▶ What you have to do
The whole listing below is to be copied exactly, with every picture left out.

[Task material Boundary: Start]

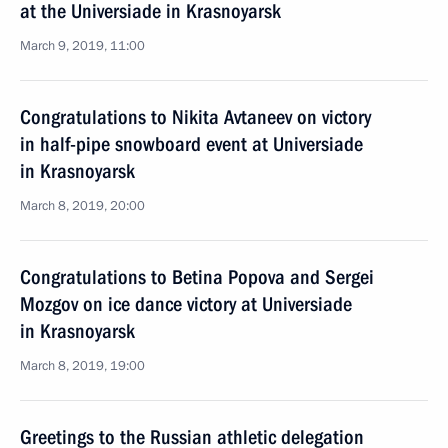
at the Universiade in Krasnoyarsk
March 9, 2019, 11:00
Congratulations to Nikita Avtaneev on victory
in half-pipe snowboard event at Universiade
in Krasnoyarsk
March 8, 2019, 20:00
Congratulations to Betina Popova and Sergei
Mozgov on ice dance victory at Universiade
in Krasnoyarsk
March 8, 2019, 19:00
Greetings to the Russian athletic delegation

[Task material Boundary: End]

▶ Answer to the problem
at the Universiade in Krasnoyarsk
March 9, 2019, 11:00
Congratulations to Nikita Avtaneev on victory
in half-pipe snowboard event at Universiade
in Krasnoyarsk
March 8, 2019, 20:00
Congratulations to Betina Popova and Sergei
Mozgov on ice dance victory at Universiade
in Krasnoyarsk
March 8, 2019, 19:00
Greetings to the Russian athletic delegation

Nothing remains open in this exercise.